### The records

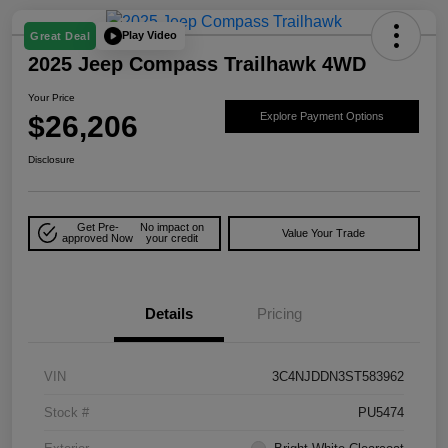
Play Video
Great Deal
2025 Jeep Compass Trailhawk 4WD
Your Price
$26,206
Explore Payment Options
Disclosure
Get Pre-
No impact on
Value Your Trade
approved Now
your credit
Details
Pricing
VIN
3C4NJDDN3ST583962
Stock #
PU5474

######

**The problem:**
The records above should be repeated exactly, with every picture omitted.

**Expected answer:**
Play Video
Great Deal
2025 Jeep Compass Trailhawk 4WD
Your Price
$26,206
Explore Payment Options
Disclosure
Get Pre-
No impact on
Value Your Trade
approved Now
your credit
Details
Pricing
VIN
3C4NJDDN3ST583962
Stock #
PU5474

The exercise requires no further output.